Adverse childhood experiences (ACEs) can be traumatic or highly stressful events, and are associated with numerous mental and physical health problems. A recent study has now investigated the mechanisms underlying the apparent link between ACEs and high rates of delinquency in children in foster care, with a specific focus on sleep.
The researchers conducted interviews with >500 maltreated children (aged 9-11 years) currently in foster care and their carers. They asked the participants to report on exposure to ACEs, sleep problems, engagement in delinquent acts, symptoms of post-traumatic stress disorder and current psychotropic medication use. More than 30% of the youths reported engaging in at least one delinquent act, and >20% caregivers reported that their foster children had sleep problems. After controlling for various factors, including age, placement type and length of time in placement, the researchers found that sleep partially mediated the association between ACEs and delinquency. Specifically, sleep problems accounted for ~7-9% of the large effect of ACEs on delinquent acts across levels of ACEs exposure.
The researchers explain that determining the risk factors for delinquency in children in foster care is vital to reduce later juvenile justice-system involvement. Sleep problems should be assessed in this population and foster caregivers should help establish good sleep hygiene in children as one strategy to help reduce delinquency.

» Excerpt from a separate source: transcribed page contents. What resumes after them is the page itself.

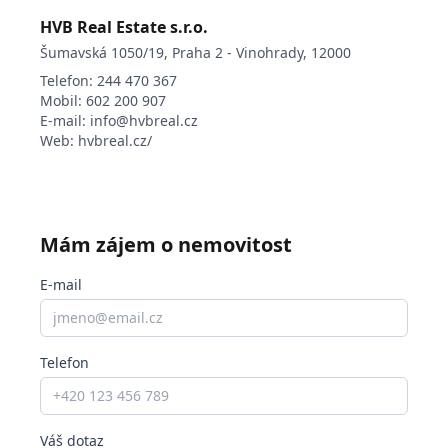
HVB Real Estate s.r.o.
Šumavská 1050/19, Praha 2 - Vinohrady, 12000
Telefon:
244 470 367
Mobil:
602 200 907
E-mail:
info@hvbreal.cz
Web:
hvbreal.cz/
Mám zájem o nemovitost
E-mail
Telefon
Váš dotaz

Professor Erin Hambrick outlines some of the key implications from her study data:
“Both sleep problems and delinquent behaviours are prevalent amongst preadolescents in foster care, perhaps due to the high rates of adverse childhood experiences in this population. Screening for both sleep problems and delinquent behaviours in children living in foster care prior to when they reach adolescence, when more severe and frequent delinquent acts are often observed in this population, may result in more successful remediation of both problems.”
“When screening for and planning to intervene on sleep problems for youth in foster care, providers should be aware of “foster care specific” risk factors for sleep problems. These include high rates of post-traumatic stress and autonomic hyperarousal, changes in sleep routine, sleep hygiene, and the sleep environment due to transitioning to new living situations, and the child’s perceived safety in their new sleep setting.”
Recommendations for further science:
“It is important for future studies to determine whether improving sleep problems results in decreased delinquency amongst youth in foster care.”
Hambrick, E.P., Rubens, S.L., Brawner, T.W. & Taussig, H.N. (2018), Do sleep problems mediate the link between adverse childhood experiences and delinquency in preadolescent children in foster care? 59: 140-149. doi:10.1111/jcpp.12802.